Un tour du monde en avion, mais sans une goutte de kérosène. Voilà le défi que Bertrand Piccard et André Borschberg se sont promis de relever il y a maintenant 17 ans. Un rêve en train de devenir réalité puisque les deux pilotes se relaient depuis 2015 à bord d’un avion uniquement propulsé à l’énergie solaire. Parti d’Abu Dhabi aux Émirats arabes unis en mars 2015, le Solar Impulse 2 a atterri dans la Silicon Valley en Californie le 24 avril, bouclant ainsi sa traversée du Pacifique. 
Les 17 248 cellules photovoltaïques qui recouvrent les ailes et l’aileron de l’avion fournissent suffisamment d’énergie pour alimenter les moteurs et recharger les batteries. De jour, l’appareil vole en haute altitude pour emmagasiner un maximum d’électricité. La nuit, il redescend jusqu’à 1000 mètres et plane grâce à l’énergie stockée durant la journée. Ce fonctionnement permet à l’avion de progresser à la vitesse de croisière maximum de 120 km/h. Pour rallier Hawaï à la côte ouest des États-Unis, Bertrand Piccard a eu besoin de 62 heures de vol. Par comparaison, il en a fallu seulement 18 à Amelia Earhart pour effectuer le même trajet en 1935. 
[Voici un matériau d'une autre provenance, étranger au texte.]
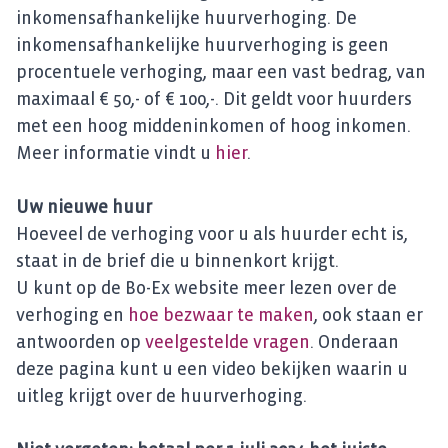
inkomensafhankelijke huurverhoging. De
inkomensafhankelijke huurverhoging is geen
procentuele verhoging, maar een vast bedrag, van
maximaal € 50,- of € 100,-. Dit geldt voor huurders
met een hoog middeninkomen of hoog inkomen.
Meer informatie vindt u
hier
.
Uw nieuwe huur
Hoeveel de verhoging voor u als huurder echt is,
staat in de brief die u binnenkort krijgt.
U kunt op de Bo-Ex website meer lezen over de
verhoging en
hoe bezwaar te maken
, ook staan er
antwoorden op
veelgestelde vragen
. Onderaan
deze pagina kunt u een video bekijken waarin u
uitleg krijgt over de huurverhoging.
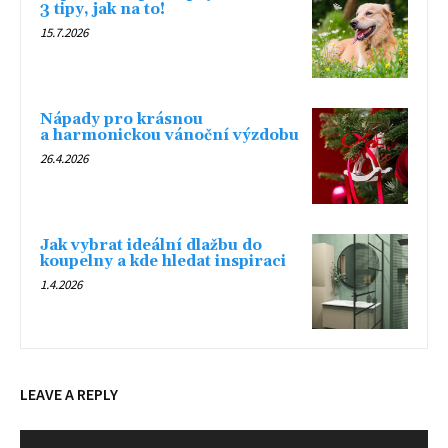
3 tipy, jak na to!
15.7.2026
Nápady pro krásnou
a harmonickou vánoční výzdobu
26.4.2026
Jak vybrat ideální dlažbu do
koupelny a kde hledat inspiraci
1.4.2026
LEAVE A REPLY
Conditions météorologiques clémentes exigées

Durant ces longues heures de vol, le Solar Impulse a besoin d’une météo très favorable. Léger et peu maniable, l’avion doit rester le plus stable possible. Au-delà de 10° d’inclinaison, il est en danger. En cas de pluie ou de vent, pas question de décoller. L’expédition doit donc s’accommoder de fréquents retards et changements de dernière minute. C’est d’ailleurs une météo difficile qui a forcé l’atterrissage au Japon en mai 2015, alors que l’avion devait relier la Chine à Hawaï. Un autre incident, la surchauffe des batteries, est également à l’origine de son immobilisation pendant 8 mois à Hawaï, où elles ont dû être remplacées. 
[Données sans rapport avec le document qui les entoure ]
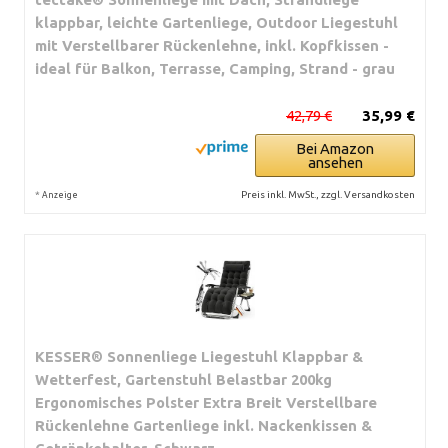
klappbar, leichte Gartenliege, Outdoor Liegestuhl
mit Verstellbarer Rückenlehne, inkl. Kopfkissen -
ideal für Balkon, Terrasse, Camping, Strand - grau
42,79 €
35,99 €
Bei Amazon
ansehen
*
Preis inkl. MwSt., zzgl. Versandkosten
Anzeige
KESSER® Sonnenliege Liegestuhl Klappbar &
Wetterfest, Gartenstuhl Belastbar 200kg
Ergonomisches Polster Extra Breit Verstellbare
Rückenlehne Gartenliege inkl. Nackenkissen &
Au-delà du défi technologique, Solar Impulse représente aussi un challenge sportif. À bord, tout est optimisé pour un maximum de légèreté : pas de pilote automatique ni de mise sous pression de la cabine. Ce que l’avion ne transporte pas en équipements, le pilote doit les compenser en prouesses physiques. « Nous avons un avion entièrement durable en terme d’énergie. Notre challenge est de rendre le pilote “durable” lui aussi, mais en terme de performance », explique André Borschberg. En haute altitude par exemple, pour s’assurer de la stabilité de l’appareil, le sommeil est divisé en tranches de 20 minutes maximum, et cela lors de voyages qui peuvent parfois durer jusqu’à cinq jours d’affilée. Pour tenir le coup dans une cabine qui ne mesure que 3,8 m3, André Borschberg (63 ans) et Bertrand Piccard (58 ans) ont suivi un entraînement intensif : régime, yoga, autohypnose pour stimuler la concentration, et des heures de simulation de vol. De même, l’équipement embarqué à bord a été spécialement conçu pour aider les pilotes à supporter les conditions difficiles du voyage. Les combinaisons de vol sont notamment pensées pour s’adapter à des températures allant de - 20 à + 30 °C et le siège de pilotage sert également de lieu d’aisance, de lit et d’équipement sportif.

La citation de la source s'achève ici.